Lindsay Want has some advice for getting the most from a day in the wilds

Lindsay Want has some advice for getting the most from a day in the wilds

Best with binoculars

Make a visit to Trimley Marshes and you won’t be needing your binoculars to see the cranes at the nearby Port of Felixstowe, but they’ll certainly come in handy to spot the Little Egrets and get up close and personal with the cormorants as they stand tall – relatively speaking – in the flat wet meadows. Created as a reserve only in 1990, the mosaic of habitats alongside the River Orwell here have been a stonking Suffolk success story. The impressive number of duck, geese and waders as well as the occasional rare feathered visitor means there’s always plenty to focus on.

A real belter

For the wildlife watcher who wants everything Sizewell Belts near Leiston has it all pretty much tided up. Dykes and watercourses lie in the broadest of valleys between vaguely discernable ridges of light sandy land. The combination of wetlands, wet woodland, heathland and sand dunes gives the area a real buckles and braces advantage in terms of outstandingly rich and attractive wildlife habitats.

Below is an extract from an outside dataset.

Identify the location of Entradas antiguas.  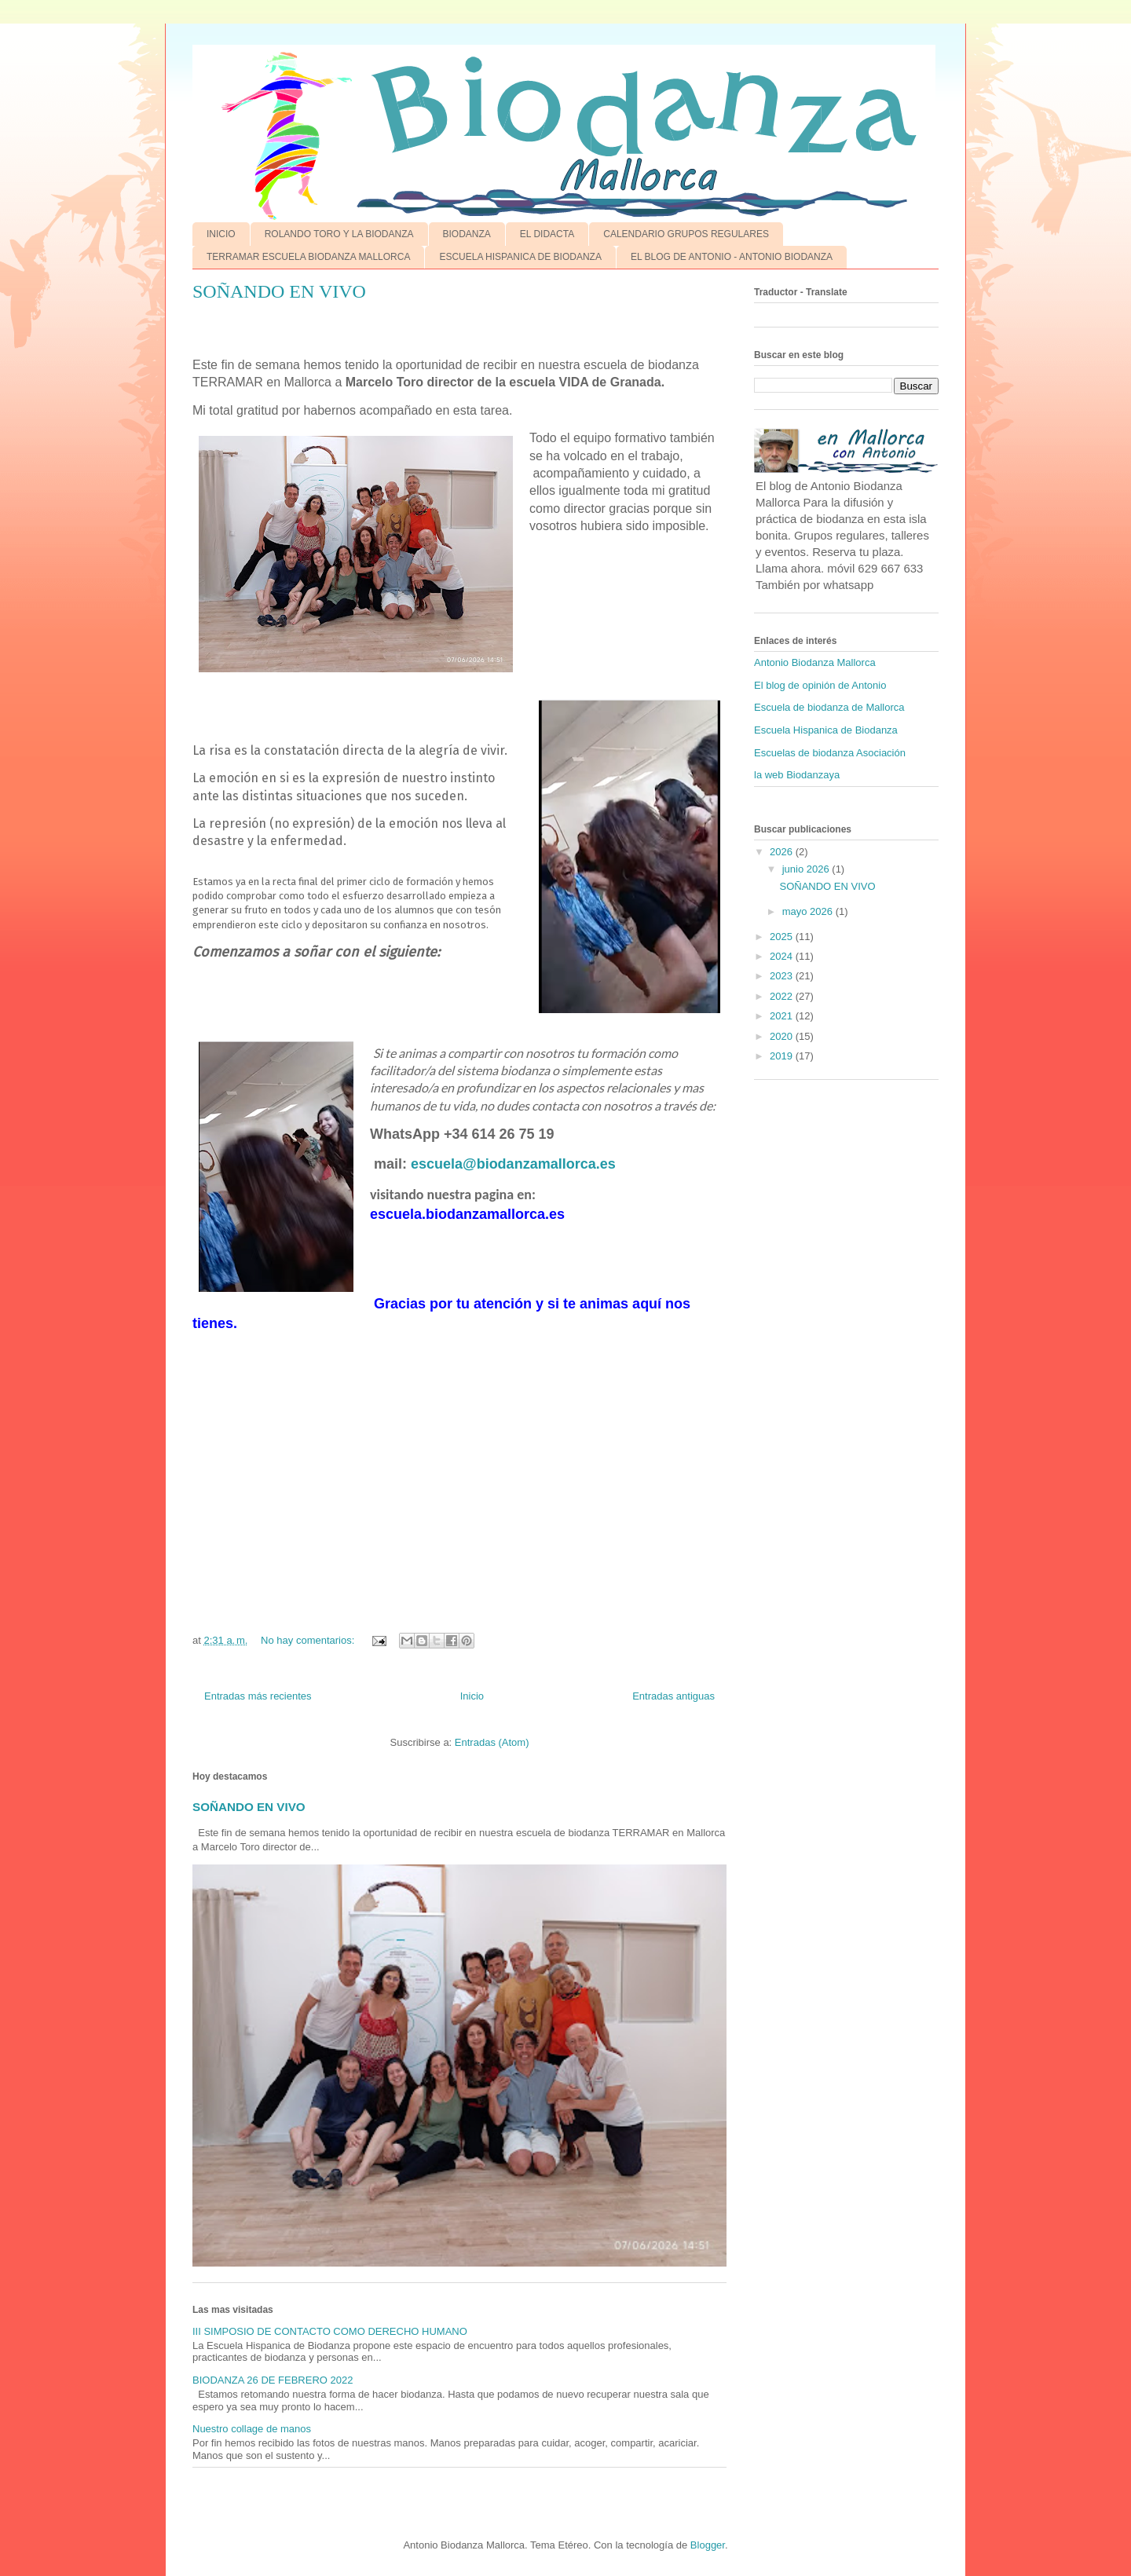 (673, 1696).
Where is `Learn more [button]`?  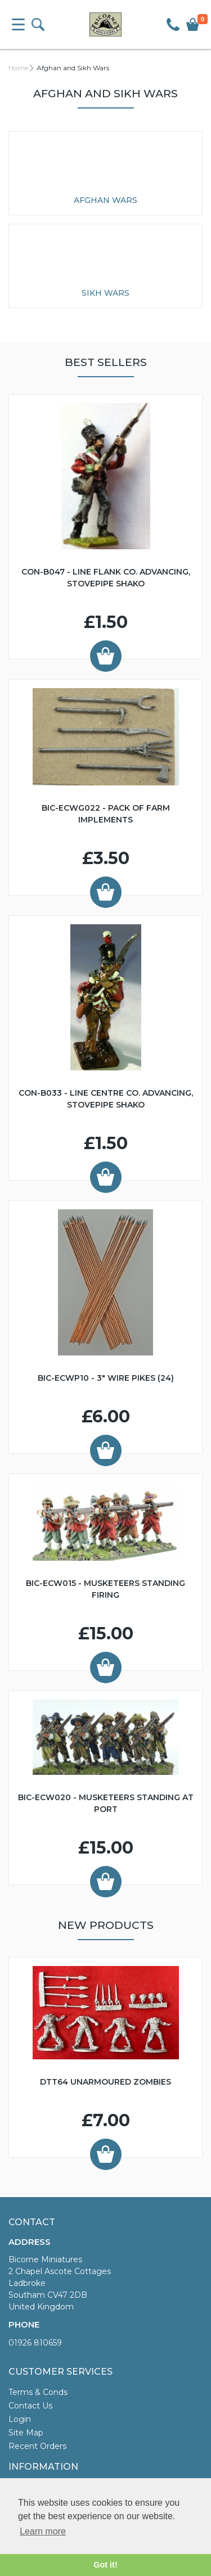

It’s a Suffolk stronghold for otter and water vole and home to Bearded tits and Bitterns and well as the skulking water rail.

Broad-ening your horizon

Up at Carlton Marshes on the edge of Oulton Broad and the River Waveney, the grazing marsh, fens and peat pools make for the Broads experience in miniature. Tiny Cetti’s warblers weave in and out of the reeds on their short wings. Woodcock and Lesser Spotted Woodpecker haunt the alder and willow woods. As spring begins to do its stuff, there’s so much to see in terms of floral and fauna if only you know where to look. A great place to get the youngsters wildlife watching with the local team putting on great regular activities for 6-12 year olds.

More flatland favourites

Head for the Blyth estuary if you fancy tinkering about by the water a while near Walberswick (Tinker’s Marshes are just north of the Common) or make for the mudflats of the River Alde to view the ebb and flow of the natural world from the Eric Hosking hide at Hazlewood Marshes. Further inland, the Sudbury Water Meadows which stretch from the heart of Gainsborough’s town towards Long Melford are perhaps best viewed from the lofty embankment heights of the railway walk. As well as easy-to-spot swans by the Stour, there’s sure to be plenty of tweets in the hedgerows. Nearby Arger Fen and Spouse’s Vale have aspirations to higher places lying in the Dedham Vale Area of Outstanding Natural Beauty. As well as mosaics of meadows and ancient hillside woodlands which are home to bats and badgers, there’s a superb boardwalk through the wet woodlands.